Let’s return to the Lord’s question: Why are you terrified? The worst (and least likely) case is that you will die, but for a Christian, death has meaning, and “To die is gain” (Phil 1:21). Would that we worried as much for our souls as we do for our bodies!
Now let’s look at the “right” kind of fear, which was discussed in Tuesday’s first reading. Amos warns the people of a coming day of judgment that they should reverently fear and prepare for. Sadly, there were many unrepentant sinners in his day who were unconcerned for the state of their souls; they would not be able to withstand the coming judgment and encounter with God:
Hear this word, O children of Israel, that the LORD pronounces over you, …. I will punish you for all your crimes…. Does a lion roar in the forest when it has no prey?… If the trumpet sounds in a city, will the people not be frightened? The lion roars—who will not be afraid! The Lord GOD speaks—who will not prophesy! I brought upon you such upheaval as when God overthrew Sodom and Gomorrah you were like a brand plucked from the fire; Yet you returned not to me, says the LORD. So now I will deal with you in my own way, O Israel! And since I will deal thus with you, prepare to meet your God, O Israel (Amos 3:1-8).

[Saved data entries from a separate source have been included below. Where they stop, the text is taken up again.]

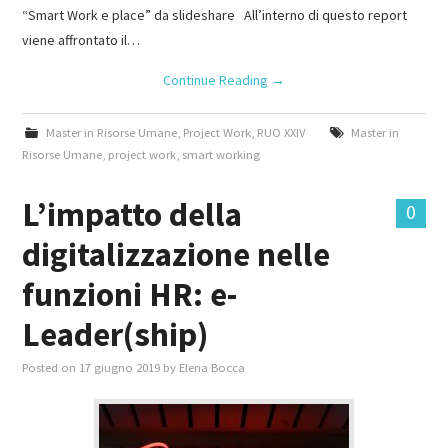
“Smart Work e place” da slideshare All’interno di questo report
viene affrontato il…
Continue Reading
→
Master in Risorse Umane
,
Project Work
,
RUO XXIV
Master in
Risorse Umane
,
project work
,
smart working
L’impatto della
0
digitalizzazione nelle
funzioni HR: e-
Leader(ship)
Posted on
17 giugno 2019
by
Elena Bocca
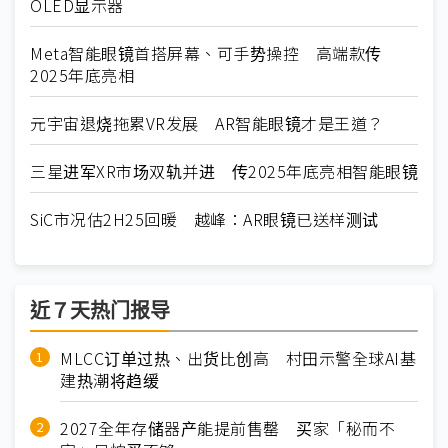
OLED显示器
Meta智能眼镜首搭屏幕、可手势操控 高端款传
2025年底亮相
元宇宙退烧拖累VR发展 AR智能眼镜才是王道？
三星进军XR市场双轨并进 传2025年底亮相智能眼镜
SiC市况估2H25回暖 越峰：AR眼镜已送样测试
近７天热门报导
MLCC订单过热、出货比创高 村田示警全球AI基
建热潮将趋缓
2027全年存储器产能提前售罄 买家「秘而不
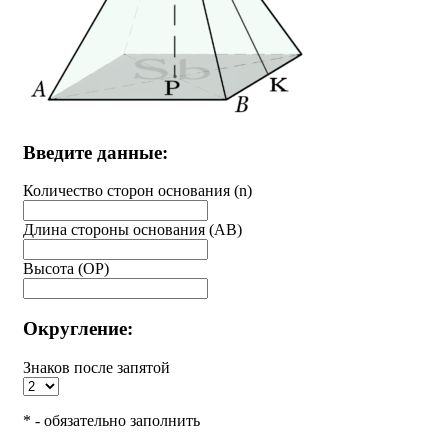
Введите данные:
Количество сторон основания (n)
Длина стороны основания (AB)
Высота (OP)
Округление:
Знаков после запятой
* - обязательно заполнить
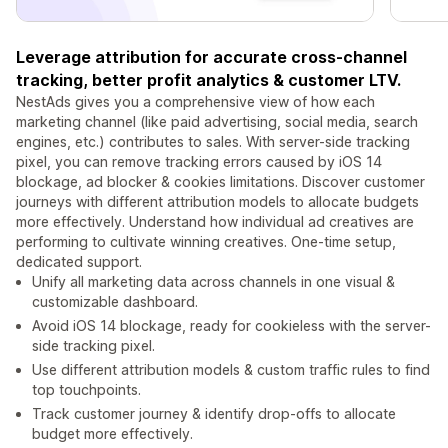
Leverage attribution for accurate cross-channel
tracking, better profit analytics & customer LTV.
NestAds gives you a comprehensive view of how each
marketing channel (like paid advertising, social media, search
engines, etc.) contributes to sales. With server-side tracking
pixel, you can remove tracking errors caused by iOS 14
blockage, ad blocker & cookies limitations. Discover customer
journeys with different attribution models to allocate budgets
more effectively. Understand how individual ad creatives are
performing to cultivate winning creatives. One-time setup,
dedicated support.
Unify all marketing data across channels in one visual &
customizable dashboard.
Avoid iOS 14 blockage, ready for cookieless with the server-
side tracking pixel.
Use different attribution models & custom traffic rules to find
top touchpoints.
Track customer journey & identify drop-offs to allocate
budget more effectively.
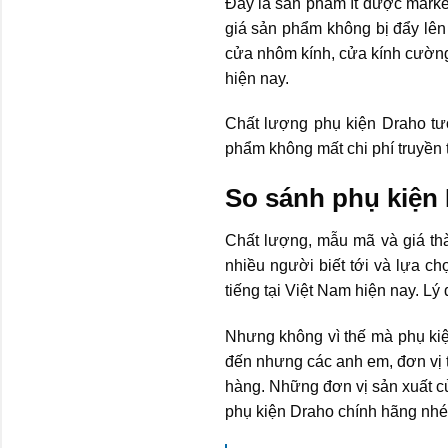
Đây là sản phẩm ít được marke
giá sản phẩm không bị đẩy lê
cửa nhôm kính, cửa kính cường 
hiện nay.
Chất lượng phụ kiện Draho tươ
phẩm không mất chi phí truyền 
So sánh phụ kiện
Chất lượng, mẫu mã và giá th
nhiều người biết tới và lựa c
tiếng tại Việt Nam hiện nay. Lý 
Nhưng không vì thế mà phụ kiệ
đến nhưng các anh em, đơn vị trự
hàng. Những đơn vị sản xuất cử
phụ kiện Draho chính hãng nhé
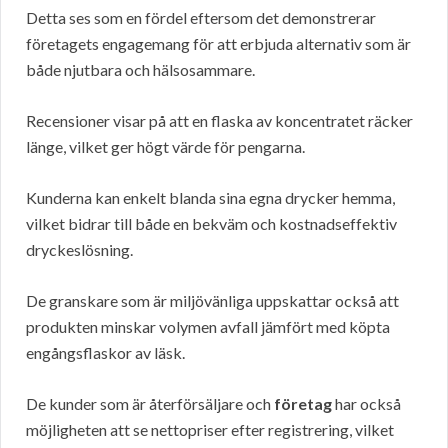
Detta ses som en fördel eftersom det demonstrerar
företagets engagemang för att erbjuda alternativ som är
både njutbara och hälsosammare.
Recensioner visar på att en flaska av koncentratet räcker
länge, vilket ger högt värde för pengarna.
Kunderna kan enkelt blanda sina egna drycker hemma,
vilket bidrar till både en bekväm och kostnadseffektiv
dryckeslösning.
De granskare som är miljövänliga uppskattar också att
produkten minskar volymen avfall jämfört med köpta
engångsflaskor av läsk.
De kunder som är återförsäljare och
företag
har också
möjligheten att se nettopriser efter registrering, vilket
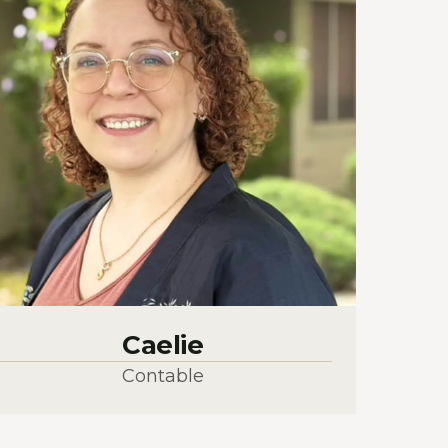
Caelie
Contable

Israel was lost in its affluence and injustice, stubbornly clinging to sin. Prophet after prophet warned of coming ruin but they were ignored, persecuted, and even killed. In 721 B.C., the clock finally ran out and the scales of justice tipped to disaster. The kingdom of Israel fell to the Assyrians and ten of the twelve tribes of Israel were all but lost to history.

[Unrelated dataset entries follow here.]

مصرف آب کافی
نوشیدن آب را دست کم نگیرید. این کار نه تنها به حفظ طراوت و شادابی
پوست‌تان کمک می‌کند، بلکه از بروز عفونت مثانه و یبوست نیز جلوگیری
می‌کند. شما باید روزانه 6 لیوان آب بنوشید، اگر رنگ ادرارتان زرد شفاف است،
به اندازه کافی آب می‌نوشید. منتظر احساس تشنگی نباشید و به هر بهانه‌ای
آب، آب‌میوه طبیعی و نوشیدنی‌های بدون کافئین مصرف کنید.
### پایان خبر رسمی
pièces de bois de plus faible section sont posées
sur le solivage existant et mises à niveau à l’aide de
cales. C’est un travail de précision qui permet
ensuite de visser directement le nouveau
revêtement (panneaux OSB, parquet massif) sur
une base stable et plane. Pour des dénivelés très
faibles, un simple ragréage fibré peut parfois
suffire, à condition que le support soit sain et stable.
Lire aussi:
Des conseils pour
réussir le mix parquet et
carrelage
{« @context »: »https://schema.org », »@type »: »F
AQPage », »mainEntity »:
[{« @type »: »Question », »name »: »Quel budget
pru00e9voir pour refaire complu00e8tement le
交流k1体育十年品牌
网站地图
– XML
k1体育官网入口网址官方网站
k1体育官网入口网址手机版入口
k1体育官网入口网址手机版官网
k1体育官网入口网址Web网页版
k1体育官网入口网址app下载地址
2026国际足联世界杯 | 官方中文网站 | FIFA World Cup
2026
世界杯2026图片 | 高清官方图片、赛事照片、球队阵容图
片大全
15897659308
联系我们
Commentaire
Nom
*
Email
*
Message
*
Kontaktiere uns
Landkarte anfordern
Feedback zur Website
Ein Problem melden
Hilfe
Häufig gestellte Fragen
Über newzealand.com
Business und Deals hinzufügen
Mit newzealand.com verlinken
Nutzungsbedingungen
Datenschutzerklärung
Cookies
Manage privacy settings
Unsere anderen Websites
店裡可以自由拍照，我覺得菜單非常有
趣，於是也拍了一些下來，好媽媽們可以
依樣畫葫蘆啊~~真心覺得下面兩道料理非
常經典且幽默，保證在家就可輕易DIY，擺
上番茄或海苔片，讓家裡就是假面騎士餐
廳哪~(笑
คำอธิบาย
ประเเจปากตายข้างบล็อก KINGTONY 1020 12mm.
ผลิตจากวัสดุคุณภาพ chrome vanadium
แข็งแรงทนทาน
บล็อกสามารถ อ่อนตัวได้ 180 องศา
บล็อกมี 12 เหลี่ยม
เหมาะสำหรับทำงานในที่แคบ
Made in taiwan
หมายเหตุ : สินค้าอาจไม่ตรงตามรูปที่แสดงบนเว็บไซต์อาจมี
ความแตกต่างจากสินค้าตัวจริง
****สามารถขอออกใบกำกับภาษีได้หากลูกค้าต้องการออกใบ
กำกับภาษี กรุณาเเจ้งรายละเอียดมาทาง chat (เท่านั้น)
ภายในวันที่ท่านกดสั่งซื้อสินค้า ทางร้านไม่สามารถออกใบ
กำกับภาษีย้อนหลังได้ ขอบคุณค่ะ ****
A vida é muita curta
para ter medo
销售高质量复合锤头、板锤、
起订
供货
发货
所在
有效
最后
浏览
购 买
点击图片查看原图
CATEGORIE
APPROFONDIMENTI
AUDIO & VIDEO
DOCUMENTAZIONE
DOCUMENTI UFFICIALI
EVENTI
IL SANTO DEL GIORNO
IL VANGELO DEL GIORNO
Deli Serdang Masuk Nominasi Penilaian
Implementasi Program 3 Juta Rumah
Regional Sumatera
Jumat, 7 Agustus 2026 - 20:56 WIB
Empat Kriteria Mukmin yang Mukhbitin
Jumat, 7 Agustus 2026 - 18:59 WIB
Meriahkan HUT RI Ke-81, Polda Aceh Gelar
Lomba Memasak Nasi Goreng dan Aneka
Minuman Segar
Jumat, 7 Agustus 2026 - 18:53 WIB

Here is a proper thing to fear: sin and what it does to us, individually and collectively. For now, God sends us prophets, graces, sacraments, His Word, and other reminders as His voice echoes in our consciences. There will come a day when the question is called: Do you want my Kingdom and its values or not? Yes, this is a proper fear: the coming day of our judgment. Prepare to meet your God, O sinner.
Too many pay no heed to this. They run about the business of living unconcerned about where they will spend eternity. They fear declining health, financial ruin, and aging—things about which the Lord says, “Fear not.” They care about their bodies but not their souls. And they do not fear the one thing they should: the looming day of their judgment.
Later in Matthew’s Gospel, Jesus said, Do not be afraid of those who kill the body but cannot kill the soul. Instead, fear the One who can destroy both soul and body in hell (Matt 10:28). This “One” of course is Jesus Himself, for, the Father judges no one but has handed all judgment over to the Son that the world may revere him (John 5:22). To revere Jesus means to hold Him in honor and holy fear.
As one matures in faith, this fear we have for Jesus should be a loving fear, in which we hold him in awe rather than cringing in dread of punishment. But if cringing fear is all you have, go with it, for it is far better than the foolish presumption that too many people hold today.
Tuesday’s readings provide great instruction on the right and wrong kinds of fear. What do you fear most? Whom do you fear most? Be honest with yourself when answering these questions. Ask the Lord to help you to put your fear in the right place and on the right One, namely, on Him whom even the winds and the sea obey!